Fuse gzip decompression on the fly
I have an archive of the B3 (BVMF Bovespa) old FTP site that once resided at ftp.bvmf.com.br. As-is, it weighs at around 360 GB, 309 GB of which are gzipped text files.
I have to move this archive out of my NAS as I want to fix my RAID setup, and after checking what hardware I got spare, I've found two options:
- copy those files to a spare 500 GB disk and waste 140 GB;
- make it fit into a 320 GB disk.
Of course, b is the right choice.
Those text files compress really well (around 10x!), but as they stand, they are islands. We can be certain that those text files are very similar, so we can leverage solid compression to further decrease the stored size. Besides that, gzip isn't the best compression algorithm. We can do better. 7-zip to the rescue.
Now, how can we extract those individual .gz files on-the-fly? Remember, they will inflate to 10x the stored size and I don't have 3 TB laying around.
I could create some find -exec
incantation to gunzip
and append the file
to the 7z archive, but I thought that wouldn't be efficient, as 7-zip might
recalculate the dictionary and recompress the archive every appended file.
Another option would be hacking 7-zip itself to extract the file when needed,
but ain't nobody got time for that.

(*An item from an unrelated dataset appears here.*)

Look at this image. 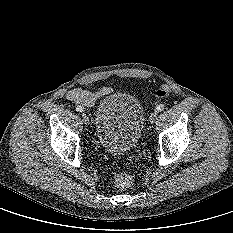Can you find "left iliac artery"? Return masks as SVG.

I need a hook to be called every open(2)
call.
LD_PRELOAD
? nah, too much boilerplate. What about doing this outside 7-zip?
7-zip's input are files from a filesystem. FUSE fits right there.

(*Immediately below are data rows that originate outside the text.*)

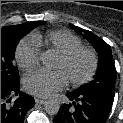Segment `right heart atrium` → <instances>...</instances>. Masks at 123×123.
<instances>
[{
  "instance_id": "obj_1",
  "label": "right heart atrium",
  "mask_w": 123,
  "mask_h": 123,
  "mask_svg": "<svg viewBox=\"0 0 123 123\" xmlns=\"http://www.w3.org/2000/svg\"><path fill=\"white\" fill-rule=\"evenodd\" d=\"M15 59L23 71L32 70L39 61V48L28 37L21 40L15 51Z\"/></svg>"
}]
</instances>
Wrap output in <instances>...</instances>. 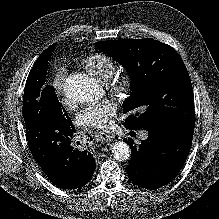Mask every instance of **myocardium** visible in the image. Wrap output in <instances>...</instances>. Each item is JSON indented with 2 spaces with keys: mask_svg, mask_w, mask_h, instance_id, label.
<instances>
[{
  "mask_svg": "<svg viewBox=\"0 0 219 219\" xmlns=\"http://www.w3.org/2000/svg\"><path fill=\"white\" fill-rule=\"evenodd\" d=\"M133 73L126 71L116 75L107 83L108 90L121 100L126 99L131 94L134 87Z\"/></svg>",
  "mask_w": 219,
  "mask_h": 219,
  "instance_id": "f54148a6",
  "label": "myocardium"
}]
</instances>
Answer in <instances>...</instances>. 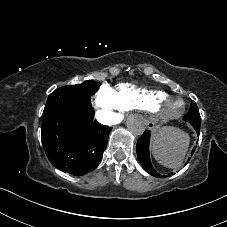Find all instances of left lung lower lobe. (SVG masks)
Returning a JSON list of instances; mask_svg holds the SVG:
<instances>
[{"label":"left lung lower lobe","instance_id":"1","mask_svg":"<svg viewBox=\"0 0 227 227\" xmlns=\"http://www.w3.org/2000/svg\"><path fill=\"white\" fill-rule=\"evenodd\" d=\"M192 126L194 127V129L196 130L199 136L200 125L192 124ZM149 141H150V131L146 130L137 141L136 149H137L138 160L143 165L144 170L147 171L149 174L157 178H163L165 176H162L159 173H157L151 164L150 155H149ZM194 150L195 148L193 149L191 154H193Z\"/></svg>","mask_w":227,"mask_h":227}]
</instances>
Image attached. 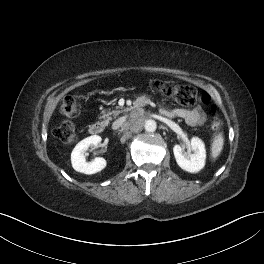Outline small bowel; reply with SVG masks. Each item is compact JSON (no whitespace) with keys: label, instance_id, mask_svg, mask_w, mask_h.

Turns out, 9 years ago, Gautier Portet wrote
gzfuse, exactly what I need.
After running 2to3
to make it work on Python 3 and adding an
exception handler to deal with truncated gzip files, now we can recompress those
gzipped text files to a solid 7z archive without wasting precious disk space.
Get the Python 3 version of gzfuse here. Requires fusepy. Also useful: nullfs (it is a /dev/null filesystem, nothing to do with the BSD nullfs)